Page images and extracted text
+++
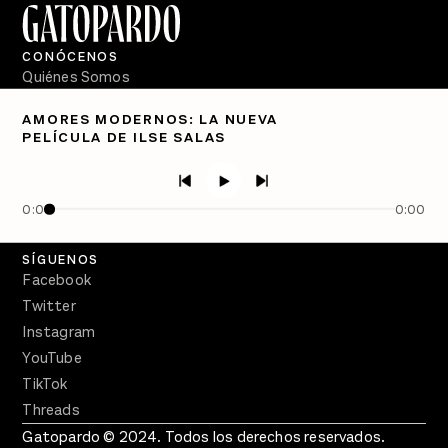
CONÓCENOS
Quiénes Somos
Directorio
AMORES MODERNOS: LA NUEVA
PELÍCULA DE ILSE SALAS
PÓDCASTS
Semanario Gatopardo
En Qué Momento
0:00
0:00
Crecer en Distopía
SÍGUENOS
Facebook
Twitter
Instagram
YouTube
TikTok
Threads
Gatopardo © 2024. Todos los derechos reservados.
+++
:: Goal of the exercise ::
Exactly reproduce each record, leaving out any pictures.

:: Solution ::
CONÓCENOS
Quiénes Somos
Directorio
AMORES MODERNOS: LA NUEVA
PELÍCULA DE ILSE SALAS
PÓDCASTS
Semanario Gatopardo
En Qué Momento
0:00
0:00
Crecer en Distopía
SÍGUENOS
Facebook
Twitter
Instagram
YouTube
TikTok
Threads
Gatopardo © 2024. Todos los derechos reservados.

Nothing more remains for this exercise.